**EXERCISE DESCRIPTION**: Repeat, word for word, each of the records shown below, without their pictures.

(Saved entries)
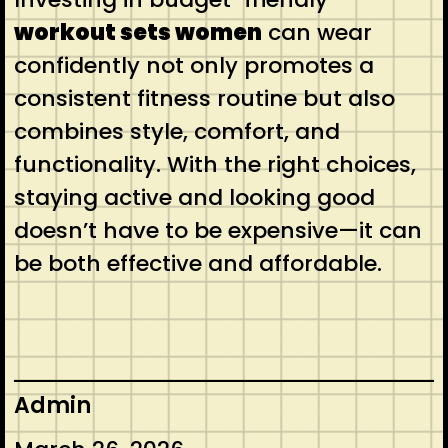
workout sets women
can wear
confidently not only promotes a
consistent fitness routine but also
combines style, comfort, and
functionality. With the right choices,
staying active and looking good
doesn’t have to be expensive—it can
be both effective and affordable.
Admin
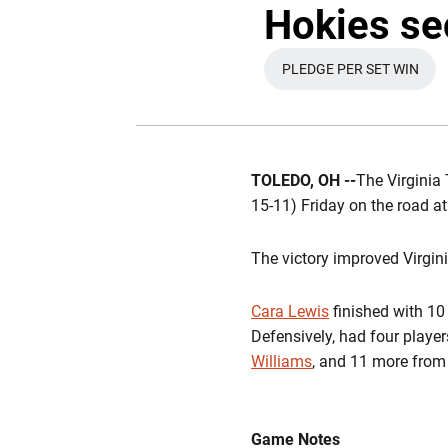
Hokies sec
PLEDGE PER SET WIN
OPENS IN A N
TOLEDO, OH --
The Virginia 
15-11) Friday on the road a
The victory improved Virgini
Cara Lewis
finished with 10 
Defensively, had four player
Williams
, and 11 more fro
Game Notes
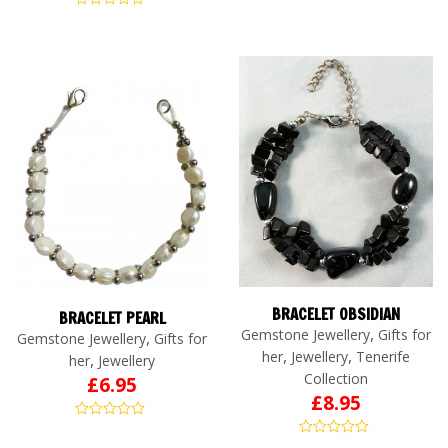
BRACELET OBSIDIAN
BRACELET PEARL
,
Gemstone Jewellery
Gifts for
,
Gemstone Jewellery
Gifts for
,
,
her
Jewellery
Tenerife
,
her
Jewellery
Collection
£
6.95
£
8.95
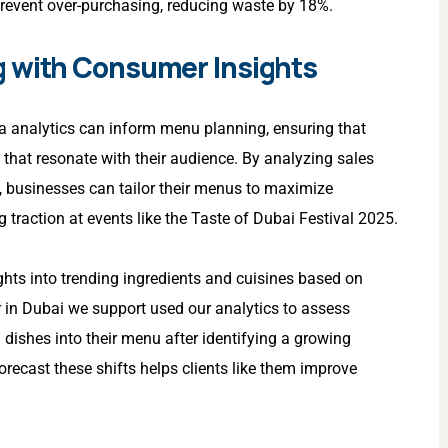
prevent over-purchasing, reducing waste by 18%.
g with Consumer Insights
 analytics can inform menu planning, ensuring that
that resonate with their audience. By analyzing sales
, businesses can tailor their menus to maximize
 traction at events like the Taste of Dubai Festival 2025.
ights into trending ingredients and cuisines based on
r in Dubai we support used our analytics to assess
ishes into their menu after identifying a growing
orecast these shifts helps clients like them improve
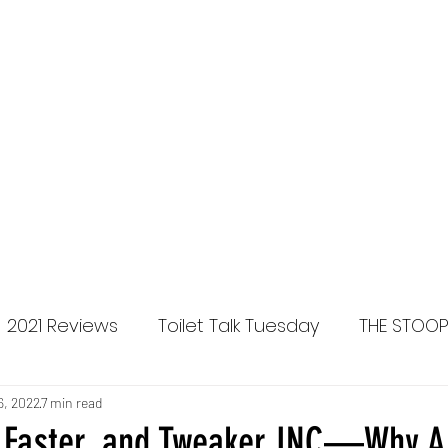
Home
Brides in the Bus
2021 Reviews
Toilet Talk Tuesday
THE STOO
lease Reviews
6, 2022
7 min read
Faster, and Tweaker INC—Why A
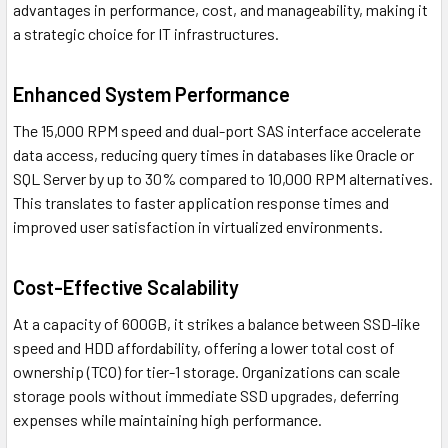
advantages in performance, cost, and manageability, making it
a strategic choice for IT infrastructures.
Enhanced System Performance
The 15,000 RPM speed and dual-port SAS interface accelerate
data access, reducing query times in databases like Oracle or
SQL Server by up to 30% compared to 10,000 RPM alternatives.
This translates to faster application response times and
improved user satisfaction in virtualized environments.
Cost-Effective Scalability
At a capacity of 600GB, it strikes a balance between SSD-like
speed and HDD affordability, offering a lower total cost of
ownership (TCO) for tier-1 storage. Organizations can scale
storage pools without immediate SSD upgrades, deferring
expenses while maintaining high performance.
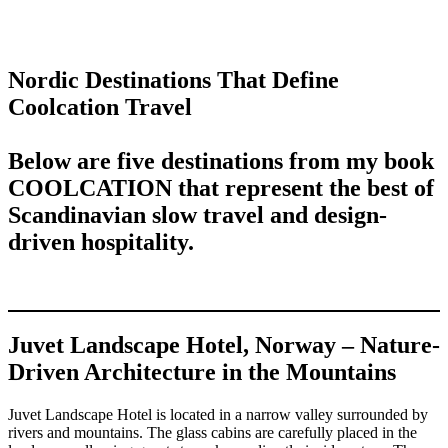
Nordic Destinations That Define
Coolcation Travel
Below are five destinations from my book
COOLCATION
that represent the best of
Scandinavian slow travel and design-
driven hospitality.
Juvet Landscape Hotel, Norway – Nature-
Driven Architecture in the Mountains
Juvet Landscape Hotel is located in a narrow valley surrounded by
rivers and mountains. The glass cabins are carefully placed in the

**REPLY TO THE TASK**:
workout sets women
can wear
confidently not only promotes a
consistent fitness routine but also
combines style, comfort, and
functionality. With the right choices,
staying active and looking good
doesn’t have to be expensive—it can
be both effective and affordable.
Admin
Hokies sec
PLEDGE PER SET WIN
OPENS IN A N
TOLEDO, OH --
The Virginia 
15-11) Friday on the road a
The victory improved Virgini
Cara Lewis
finished with 10 
Defensively, had four player
Williams
, and 11 more fro
Game Notes
BRACELET OBSIDIAN
BRACELET PEARL
,
Gemstone Jewellery
Gifts for
,
Gemstone Jewellery
Gifts for
,
,
her
Jewellery
Tenerife
,
her
Jewellery
Collection
£
6.95
£
8.95
prevent over-purchasing, reducing waste by 18%.
g with Consumer Insights
 analytics can inform menu planning, ensuring that
that resonate with their audience. By analyzing sales
, businesses can tailor their menus to maximize
 traction at events like the Taste of Dubai Festival 2025.
ights into trending ingredients and cuisines based on
r in Dubai we support used our analytics to assess
ishes into their menu after identifying a growing
orecast these shifts helps clients like them improve
Home
Brides in the Bus
2021 Reviews
Toilet Talk Tuesday
THE STOO
lease Reviews
6, 2022
7 min read
Faster, and Tweaker INC—Why A
advantages in performance, cost, and manageability, making it
a strategic choice for IT infrastructures.
Enhanced System Performance
The 15,000 RPM speed and dual-port SAS interface accelerate
data access, reducing query times in databases like Oracle or
SQL Server by up to 30% compared to 10,000 RPM alternatives.
This translates to faster application response times and
improved user satisfaction in virtualized environments.
Cost-Effective Scalability
At a capacity of 600GB, it strikes a balance between SSD-like
speed and HDD affordability, offering a lower total cost of
ownership (TCO) for tier-1 storage. Organizations can scale
storage pools without immediate SSD upgrades, deferring
expenses while maintaining high performance.
Nordic Destinations That Define
Coolcation Travel
Below are five destinations from my book
COOLCATION
that represent the best of
Scandinavian slow travel and design-
driven hospitality.
Juvet Landscape Hotel, Norway – Nature-
Driven Architecture in the Mountains
Juvet Landscape Hotel is located in a narrow valley surrounded by
rivers and mountains. The glass cabins are carefully placed in the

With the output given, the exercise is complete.